> [Provided information]:
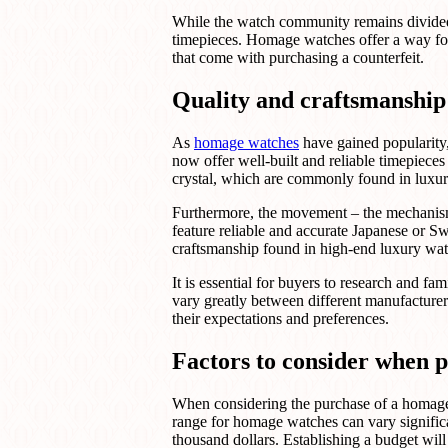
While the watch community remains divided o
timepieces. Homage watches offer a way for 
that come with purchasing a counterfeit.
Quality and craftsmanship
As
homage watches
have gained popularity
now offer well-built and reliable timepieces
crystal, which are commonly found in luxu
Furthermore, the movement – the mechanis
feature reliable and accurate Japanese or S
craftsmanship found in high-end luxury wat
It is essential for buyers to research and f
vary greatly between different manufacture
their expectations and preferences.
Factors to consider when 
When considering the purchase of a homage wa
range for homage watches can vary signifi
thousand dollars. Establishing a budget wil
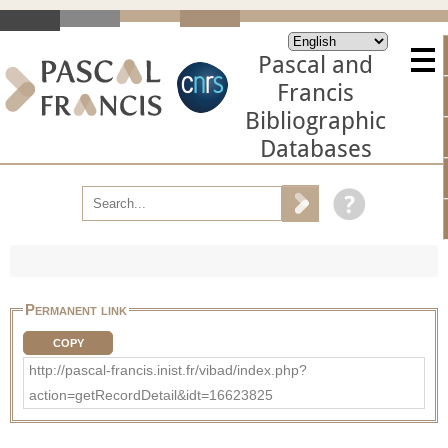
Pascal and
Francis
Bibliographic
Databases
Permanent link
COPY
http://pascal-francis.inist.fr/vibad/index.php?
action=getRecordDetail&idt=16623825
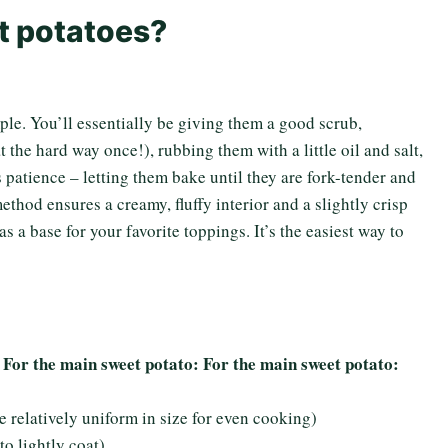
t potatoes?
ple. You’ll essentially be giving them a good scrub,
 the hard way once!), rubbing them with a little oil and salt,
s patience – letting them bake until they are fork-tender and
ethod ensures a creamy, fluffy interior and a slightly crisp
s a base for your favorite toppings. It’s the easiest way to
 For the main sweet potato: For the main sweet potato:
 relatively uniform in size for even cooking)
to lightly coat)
--
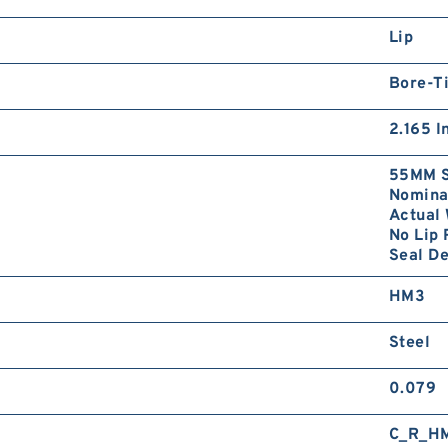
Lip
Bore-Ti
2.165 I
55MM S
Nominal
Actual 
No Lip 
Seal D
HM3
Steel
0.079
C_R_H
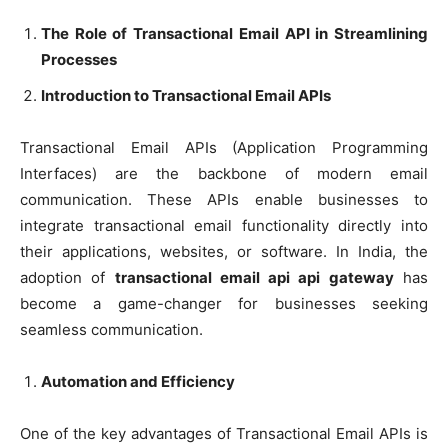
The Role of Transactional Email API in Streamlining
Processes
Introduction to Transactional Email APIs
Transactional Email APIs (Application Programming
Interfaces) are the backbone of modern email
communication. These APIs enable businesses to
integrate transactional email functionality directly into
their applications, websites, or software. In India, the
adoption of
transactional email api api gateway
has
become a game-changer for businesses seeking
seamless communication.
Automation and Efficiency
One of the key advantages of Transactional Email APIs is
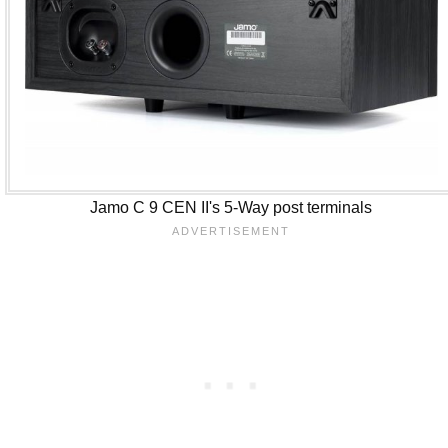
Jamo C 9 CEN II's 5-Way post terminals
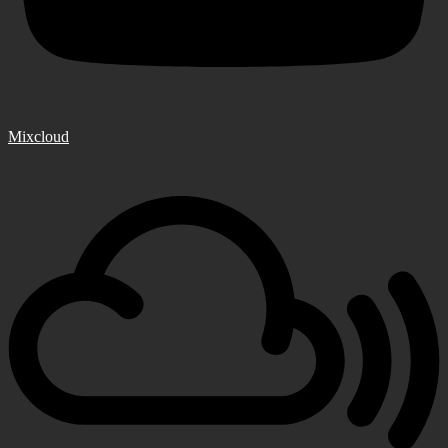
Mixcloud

> [Exercise aim]:
Copy all lines of the records in which the string "craftsmanship" can be found.

> [Written response]:
Quality and craftsmanship
craftsmanship found in high-end luxury wat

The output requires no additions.